In the records below, find each line with "escola" and copy it.

--- START ---

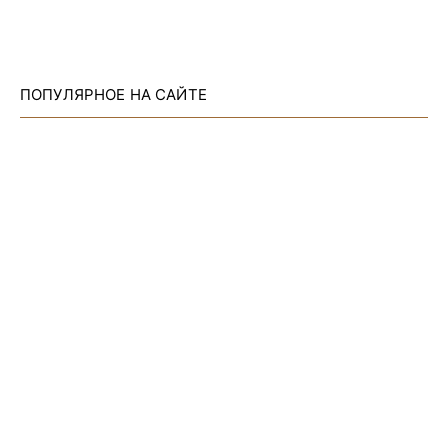
ПОПУЛЯРНОЕ НА САЙТЕ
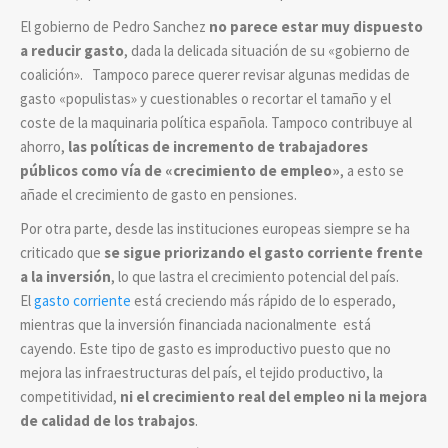
El gobierno de Pedro Sanchez
no parece estar muy dispuesto
a reducir gasto
, dada la delicada situación de su «gobierno de
coalición». Tampoco parece querer revisar algunas medidas de
gasto «populistas» y cuestionables o recortar el tamaño y el
coste de la maquinaria política española. Tampoco contribuye al
ahorro,
las políticas de incremento de trabajadores
públicos como vía de «crecimiento de empleo»
, a esto se
añade el crecimiento de gasto en pensiones.
Por otra parte, desde las instituciones europeas siempre se ha
criticado que
se sigue priorizando el gasto corriente frente
a la inversión
, lo que lastra el crecimiento potencial del país.
El
gasto corriente
está creciendo más rápido de lo esperado,
mientras que la inversión financiada nacionalmente está
cayendo. Este tipo de gasto es improductivo puesto que no
mejora las infraestructuras del país, el tejido productivo, la
competitividad,
ni el crecimiento real del empleo ni la mejora
de calidad de los trabajos
.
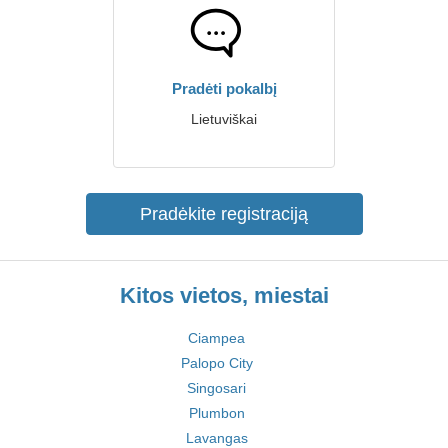
Pradėti pokalbį
Lietuviškai
Pradėkite registraciją
Kitos vietos, miestai
Ciampea
Palopo City
Singosari
Plumbon
Lavangas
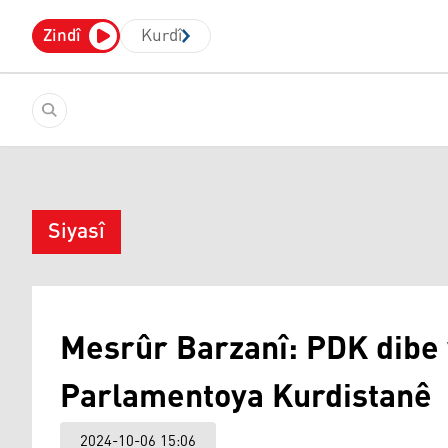
Zindî
Kurdî
Siyasî
Mesrûr Barzanî: PDK dibe 
Parlamentoya Kurdistanê
2024-10-06 15:06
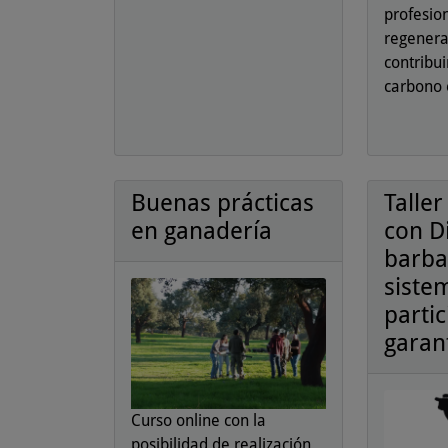
profesio
regenerat
contribui
carbono 
Buenas prácticas
Talle
en ganadería
con D
barba
siste
partic
garant
Curso online con la
posibilidad de realización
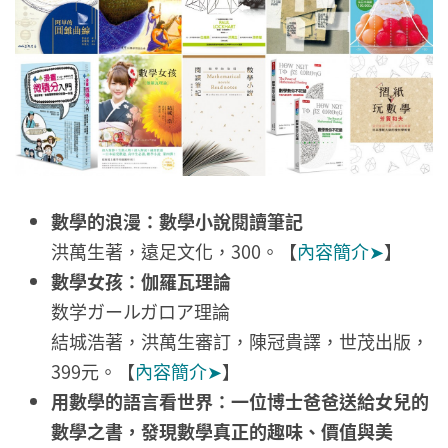
數學的浪漫：數學小說閱讀筆記
洪萬生著，遠足文化，300。【
內容簡介➤
】
數學女孩：伽羅瓦理論
数学ガールガロア理論
結城浩著，洪萬生審訂，陳冠貴譯，世茂出版，
399元。【
內容簡介➤
】
用數學的語言看世界：一位博士爸爸送給女兒的
數學之書，發現數學真正的趣味、價值與美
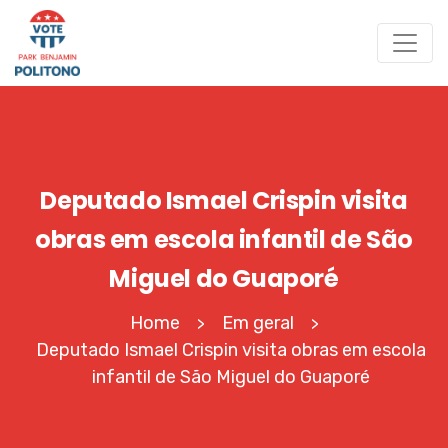
Deputado Ismael Crispin visita
obras em escola infantil de São
Miguel do Guaporé
Home
Em geral
>
>
Deputado Ismael Crispin visita obras em escola
infantil de São Miguel do Guaporé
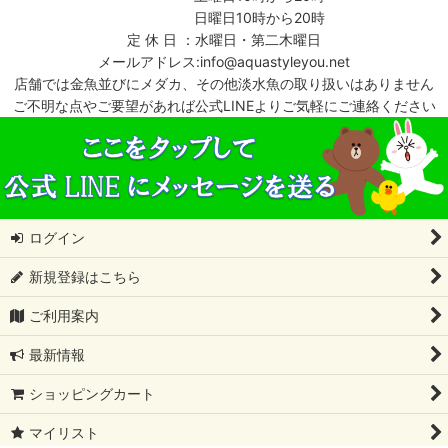
日曜日10時から20時
定 休 日 ：水曜日・第二木曜日
メールアドレス:info@aquastyleyou.net
店舗では金魚並びにメダカ、その他淡水魚の取り扱いはありません
ご不明な点やご要望があれば公式LINEよりご気軽にご連絡ください
ログイン
新規登録はこちら
ご利用案内
最新情報
ショッピングカート
マイリスト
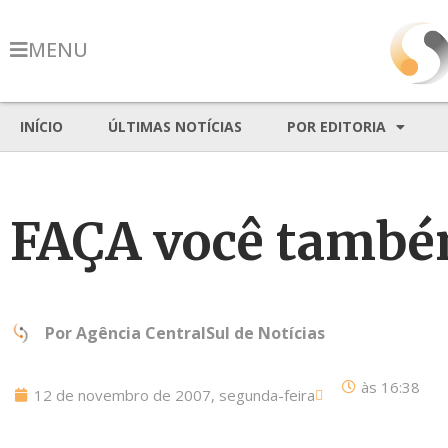
MENU
INÍCIO
ÚLTIMAS NOTÍCIAS
POR EDITORIA
FAÇA você també
Por
Agência CentralSul de Notícias
às
16:38
12 de novembro de 2007, segunda-feira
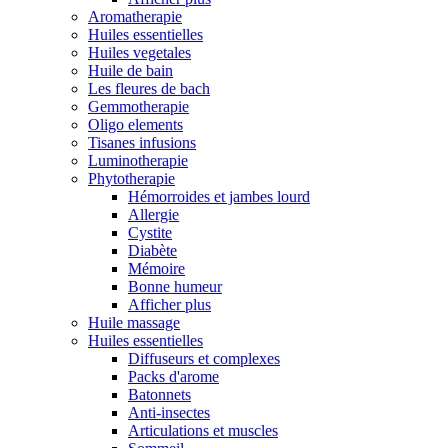
Aromatherapie
Huiles essentielles
Huiles vegetales
Huile de bain
Les fleures de bach
Gemmotherapie
Oligo elements
Tisanes infusions
Luminotherapie
Phytotherapie
Hémorroides et jambes lourd
Allergie
Cystite
Diabète
Mémoire
Bonne humeur
Afficher plus
Huile massage
Huiles essentielles
Diffuseurs et complexes
Packs d'arome
Batonnets
Anti-insectes
Articulations et muscles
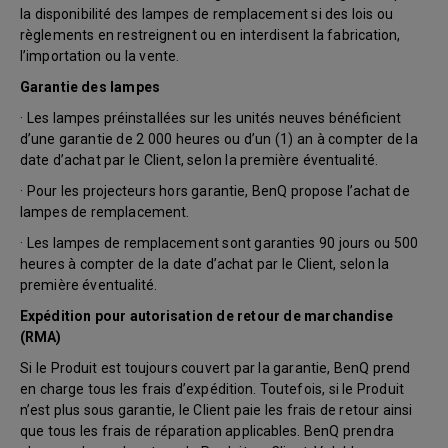
la disponibilité des lampes de remplacement si des lois ou
règlements en restreignent ou en interdisent la fabrication,
l’importation ou la vente.
Garantie des lampes
· Les lampes préinstallées sur les unités neuves bénéficient
d’une garantie de 2 000 heures ou d’un (1) an à compter de la
date d’achat par le Client, selon la première éventualité.
· Pour les projecteurs hors garantie, BenQ propose l’achat de
lampes de remplacement.
· Les lampes de remplacement sont garanties 90 jours ou 500
heures à compter de la date d’achat par le Client, selon la
première éventualité.
Expédition pour autorisation de retour de marchandise
(RMA)
Si le Produit est toujours couvert par la garantie, BenQ prend
en charge tous les frais d’expédition. Toutefois, si le Produit
n’est plus sous garantie, le Client paie les frais de retour ainsi
que tous les frais de réparation applicables. BenQ prendra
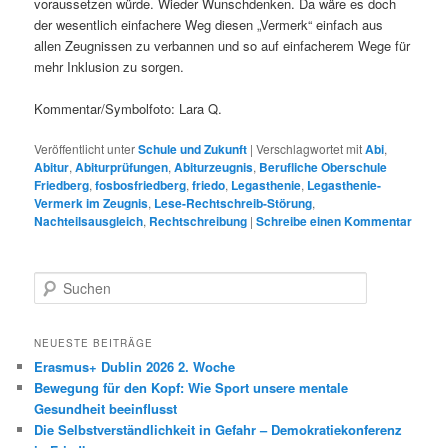
voraussetzen würde. Wieder Wunschdenken. Da wäre es doch
der wesentlich einfachere Weg diesen „Vermerk“ einfach aus
allen Zeugnissen zu verbannen und so auf einfacherem Wege für
mehr Inklusion zu sorgen.
Kommentar/Symbolfoto: Lara Q.
Veröffentlicht unter
Schule und Zukunft
|
Verschlagwortet mit
Abi
,
Abitur
,
Abiturprüfungen
,
Abiturzeugnis
,
Berufliche Oberschule
Friedberg
,
fosbosfriedberg
,
friedo
,
Legasthenie
,
Legasthenie-
Vermerk im Zeugnis
,
Lese-Rechtschreib-Störung
,
Nachteilsausgleich
,
Rechtschreibung
|
Schreibe einen Kommentar
S
u
c
h
NEUESTE BEITRÄGE
e
Erasmus+ Dublin 2026 2. Woche
n
Bewegung für den Kopf: Wie Sport unsere mentale
Gesundheit beeinflusst
Die Selbstverständlichkeit in Gefahr – Demokratiekonferenz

--- END ---

• **ANSWER TO THE EXERCISE**
obras em escola infantil de São
Deputado Ismael Crispin visita obras em escola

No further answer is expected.